Título: Interpretaciones de la paz en la historia y la cultura

Autor: Wolfgang Dietrich

Editorial: Universidad de Granada

Año de edición: 2026

Disponible en Editorial Universidad de Granada

Disponible en Unebook

Un pensador que ha contribuido “de manera decisiva” a ampliar los horizontes conceptuales de este campo de investigación, “proponiendo una lectura plural de las concepciones de la paz y desarrollando un enfoque innovador para la transformación de conflictos”. Un defensor del diálogo intercultural cuya carrera ha estado estrechamente ligada a la Universidad de Innsbruck.

Con la traducción de Interpretaciones de la paz en la historia y en la cultura (Editorial Universidad de Granada), obra publicada en Alemania en 2008 (y primer tomo de una tetralogía sobre la materia), Matthias Gossner y Diego González Algara buscan hacer accesible su pensamiento al lector en español.

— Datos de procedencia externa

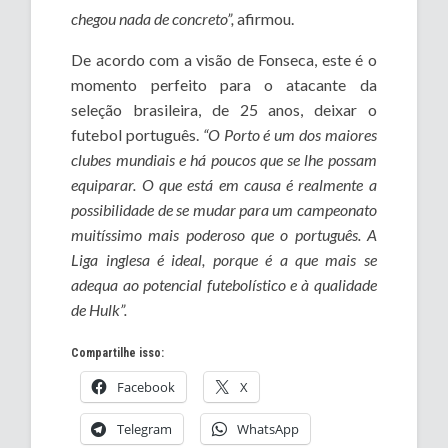
chegou nada de concreto”,
afirmou.
De acordo com a visão de Fonseca, este é o
momento perfeito para o atacante da
seleção brasileira, de 25 anos, deixar o
futebol português.
“O Porto é um dos maiores
clubes mundiais e há poucos que se lhe possam
equiparar. O que está em causa é realmente a
possibilidade de se mudar para um campeonato
muitíssimo mais poderoso que o português. A
Liga inglesa é ideal, porque é a que mais se
adequa ao potencial futebolístico e à qualidade
de Hulk”.
Compartilhe isso:
Facebook
X
Telegram
WhatsApp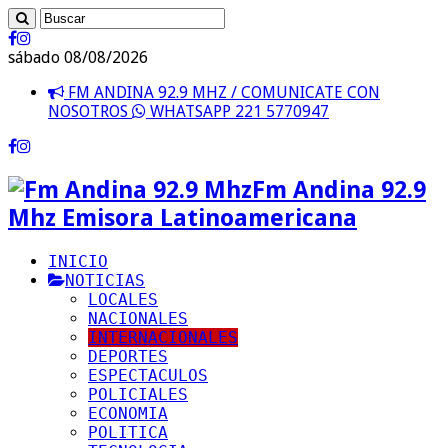
sábado 08/08/2026
FM ANDINA 92.9 MHZ / COMUNICATE CON
NOSOTROS
WHATSAPP 221 5770947
Fm Andina 92.9
Mhz Emisora Latinoamericana
INICIO
NOTICIAS
LOCALES
NACIONALES
INTERNACIONALES
DEPORTES
ESPECTACULOS
POLICIALES
ECONOMIA
POLITICA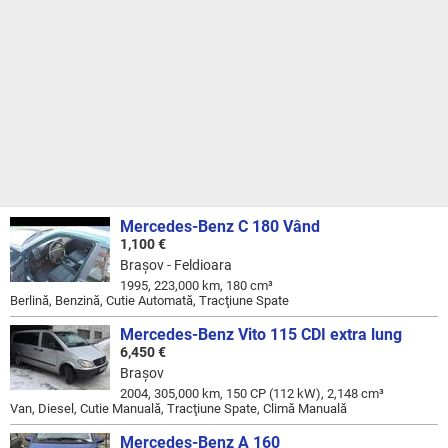
Mercedes-Benz C 180 Vând
1,100 €
Braşov - Feldioara
1995, 223,000 km, 180 cm³
Berlină, Benzină, Cutie Automată, Tracţiune Spate
Mercedes-Benz Vito 115 CDI extra lung
6,450 €
Braşov
2004, 305,000 km, 150 CP (112 kW), 2,148 cm³
Van, Diesel, Cutie Manuală, Tracţiune Spate, Climă Manuală
Mercedes-Benz A 160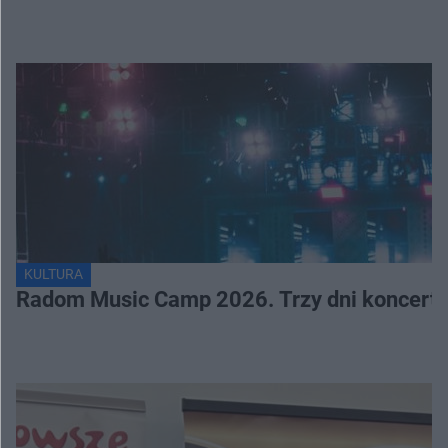
KULTURA
Radom Music Camp 2026. Trzy dni koncertó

A Dietrich le preocupa “la multiplicidad de la paz”, y ha buscado medios didácticos para transmitir esta idea. Plantea que existen al menos dos grandes familias de cosmovisiones y concepciones de la paz, la “energética” y la “moral”. Dedica un capítulo a cada una, y otros tres a los conceptos “modernos”, “posmodernos” y “transracionales” de la paz.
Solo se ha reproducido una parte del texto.